Regex Help Needed

I hate doing this but I’ve always fell short on regex, and since I try to stay away from it as much as possible I don’t get the exposure to it to become better. I’m stealing from http://stackoverflow.com/questions/3026096/remove-all-attributes-from-an-html-tag. I need to allow for href= attributes in this expression. Possible?

$String = preg_replace("/<([a-z][a-z0-9]*)[^>]*?(\\/?)>/i",'<$1$2>', $String);

In order to allow for the attributes, you simply add the equals sign as a matching character (such as [a-z0-9=]).
If, on the other hand, you want to also capture the value of the ‘href’ attribute you get into the realm that causes the [often religious] argument AGAINST using Regular Expressions for parsing HTML.

By the way, this particular RegExp assumes the entire string consists of only lowercase characters. Using [a-zA-Z] or \w would be more thorough

My goal is to remove all attributes from any html tags in the given string, EXCEPT FOR href= attribute.

So modifying this to allow for upper and lowercase as you suggested I should show this?
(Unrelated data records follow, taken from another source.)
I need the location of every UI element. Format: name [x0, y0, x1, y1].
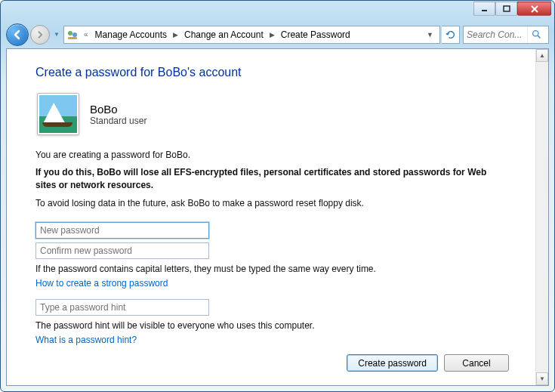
address-dropdown[interactable]: ▼ — [422, 31, 438, 39]
new-password-input[interactable] — [35, 222, 209, 239]
window-controls — [473, 2, 551, 16]
arrow-left-icon — [11, 29, 23, 41]
account-name: BoBo — [90, 103, 146, 116]
strong-password-link[interactable]: How to create a strong password — [35, 278, 168, 289]
caps-note: If the password contains capital letters… — [35, 263, 506, 276]
titlebar — [1, 1, 554, 22]
avatar — [37, 93, 79, 135]
hint-note: The password hint will be visible to eve… — [35, 319, 506, 332]
refresh-button[interactable] — [442, 26, 460, 44]
warning-text: If you do this, BoBo will lose all EFS-e… — [35, 166, 506, 192]
scroll-up-button[interactable]: ▲ — [536, 49, 548, 62]
search-box[interactable] — [463, 26, 549, 44]
svg-point-3 — [72, 32, 77, 37]
cancel-button[interactable]: Cancel — [444, 354, 509, 372]
maximize-button[interactable] — [495, 2, 517, 16]
password-hint-link[interactable]: What is a password hint? — [35, 335, 137, 345]
svg-rect-0 — [482, 10, 487, 11]
search-icon[interactable] — [527, 26, 545, 43]
close-button[interactable] — [517, 2, 551, 16]
refresh-icon — [446, 29, 456, 40]
user-tile: BoBo Standard user — [37, 93, 506, 135]
svg-point-5 — [533, 31, 538, 36]
scroll-track[interactable] — [536, 62, 548, 372]
forward-button[interactable] — [30, 25, 50, 45]
control-panel-icon — [66, 28, 79, 42]
action-buttons: Create password Cancel — [347, 354, 509, 372]
chevron-left-icon: « — [82, 30, 90, 39]
breadcrumb-create-password[interactable]: Create Password — [279, 28, 353, 42]
search-input[interactable] — [464, 29, 527, 40]
sailboat-icon — [39, 95, 77, 133]
back-button[interactable] — [6, 23, 29, 46]
create-password-button[interactable]: Create password — [347, 354, 438, 372]
account-type: Standard user — [90, 116, 146, 126]
confirm-password-input[interactable] — [35, 242, 209, 259]
password-hint-input[interactable] — [35, 299, 209, 316]
history-dropdown[interactable]: ▼ — [51, 25, 62, 45]
content-pane: Create a password for BoBo's account BoB… — [6, 48, 549, 386]
page-title: Create a password for BoBo's account — [35, 66, 506, 79]
breadcrumb-change-account[interactable]: Change an Account — [182, 28, 266, 42]
navigation-bar: ▼ « Manage Accounts ▶ Change an Account … — [6, 22, 549, 47]
window-frame: ▼ « Manage Accounts ▶ Change an Account … — [0, 0, 555, 392]
svg-rect-4 — [68, 37, 77, 39]
intro-text: You are creating a password for BoBo. — [35, 149, 506, 162]
svg-line-6 — [538, 35, 540, 38]
chevron-right-icon: ▶ — [172, 31, 179, 39]
svg-point-2 — [68, 31, 72, 35]
chevron-right-icon: ▶ — [269, 31, 276, 39]
minimize-button[interactable] — [473, 2, 495, 16]
address-bar[interactable]: « Manage Accounts ▶ Change an Account ▶ … — [63, 26, 440, 44]
content-body: Create a password for BoBo's account BoB… — [7, 49, 535, 385]
vertical-scrollbar[interactable]: ▲ ▼ — [535, 49, 548, 385]
advice-text: To avoid losing data in the future, ask … — [35, 197, 506, 210]
scroll-down-button[interactable]: ▼ — [536, 372, 548, 385]
svg-rect-1 — [504, 6, 510, 11]
arrow-right-icon — [35, 30, 45, 39]
breadcrumb-manage-accounts[interactable]: Manage Accounts — [93, 28, 169, 42]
$String = preg_replace("/<([a-z][A-Z][a-z0-9]*)[^>]*?(\\/?)>/i",'<$1$2>', $String);

I added [A-Z] after [a-z]

A more robust solution might be to use something like HTML Purifier.

Interesting. I think that may be a little over kill for what I’m looking to do, though. :slight_smile:

You actually should do it exactly as I stated (above)
[a-zA-Z] or you can use the shortcut \w

As I said, though, the syntax of HTML is so [very] loose that RegExp is often NOT the right solution. Unless you consider accomplishing it with multiple passes.

so this then?

$String = preg_replace("/<([a-zA-Z][a-z0-9]*)[^>]*?(\\/?)>/i",'<$1$2>', $String);

No, it does not due to the “case insensitive” tag added to the end (/[regex]/i)

With that said, the regex does not do what the OP wants, since it actually will allow all attributes instead of stripping them out.

Try this regex, please note that you should make certain that the regex tag for the url content contains all the symbols you require for matching your links.


$string = preg_replace("#<a [.*?]|(href="([\\w0-9%\\?&\\.=/\\\\ ]*)")[^>]*?>(.*?)</a>#i",'<a href="$2">$3</a>', $string);

Please note that I have not tested it, but it should work like that. If it don’t add a reply and let me know.